The P3a component peaked with a mean (SD) latency of 291 (51) milliseconds in controls and 293 (72) milliseconds in patients. No significant difference in latency (F1,32 = 0.005, P = .94) or mean amplitude (F1,32 = 1.16, P = .29) was found between groups. The mean amplitude decreased significantly with WM load (F2,31 = 4.9, P = .01) (Figures 4 and 5 and Table 3). A trend toward a load × group interaction was found for P3a during retrieval (F2,31 = 2.72, P = .07). Post hoc tests showed that this interaction was explained by a quadratic decrease with WM load in patients (F1,15 = 7.07, P = .02) but not in controls (F1,15 = 0.01, P = .92). No significant correlation was found between P3a amplitude and accuracy in any of the WM load conditions.

P370 Activity

The P370 component peaked with a mean (SD) latency of 375 (49) milliseconds in controls and 369 (62) milliseconds in patients. This difference was not statistically significant (F1,32 = 0.17, P = .68). The mean amplitude was significantly smaller in patients than in controls (F1,32 = 4.12, P = .05). The mean amplitude decreased significantly with increasing WM load (F2,31 = 5.78, P = .006) (Figures 4 and 5 and Table 3). The load-dependent decrease was only statistically significant in patients (quadratic contrast: F1,15 = 10.09, P = .006; linear contrast: F1,15 = 3.62, P = .08) but not in controls (quadratic contrast: F1,15 = 0.05, P = .82; linear contrast: F1,15 = 2.64, P = .12). A significant correlation was found between P370 amplitude and accuracy at WM load 3 (r = 0.7, P = .002).

P570 Activity

The P570 component peaked significantly later in patients than in controls (F1,32 = 6.48, P = .02), with a mean (SD) latency of 533 (63) milliseconds in controls and 574 (59) milliseconds in patients.
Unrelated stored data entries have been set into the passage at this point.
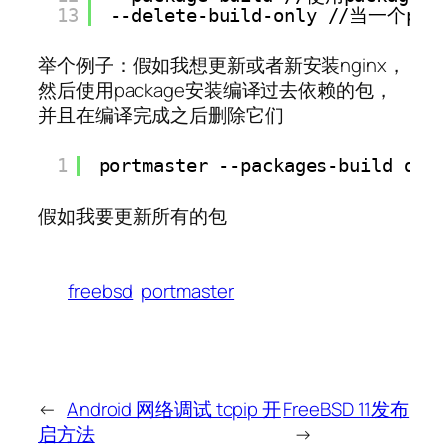
13
--delete-build-only 
//
当一个po
举个例子：假如我想更新或者新安装nginx，
然后使用package安装编译过去依赖的包，
并且在编译完成之后删除它们
1
portmaster --packages-build dele
假如我要更新所有的包
freebsd
portmaster
←
Android 网络调试 tcpip 开
FreeBSD 11发布
启方法
→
In contrast to P370, the P570 amplitude was not significantly different between groups (F1,32 = 0.001, P = .98). The P570 at Pz decreased in mean amplitude with increasing WM load (F2,31 = 12.43, P < .001) (Figures 4 and 5, Table 3). Post hoc tests showed that this linear decrease was statistically significant in both groups (controls: F1,15 = 10.12, P = .006; patients: F1,15 = 15.92, P = .001). No significant correlation was found between P570 and accuracy in any of the WM load conditions. In the linear regression model with WM load and P570 amplitude, P570 did not predict accuracy.

fMRI Data

Behavioral parameters closely matched those acquired during EEG recordings. For encoding, significant group differences were observed in the middle occipital gyrus bilaterally, in the left middle and superior temporal gyrus, and in the right inferior temporal gyrus (Figure 6A and Table 4). For retrieval, clusters in the middle occipital gyrus bilaterally, the left middle temporal gyrus, and the right inferior temporal gyrus were found (Figure 6B and Table 4). Group differences during retrieval were more confined in terms of the number of voxels than during encoding. However, 49% of voxels showing a significant group difference during retrieval also showed a significant group difference during encoding.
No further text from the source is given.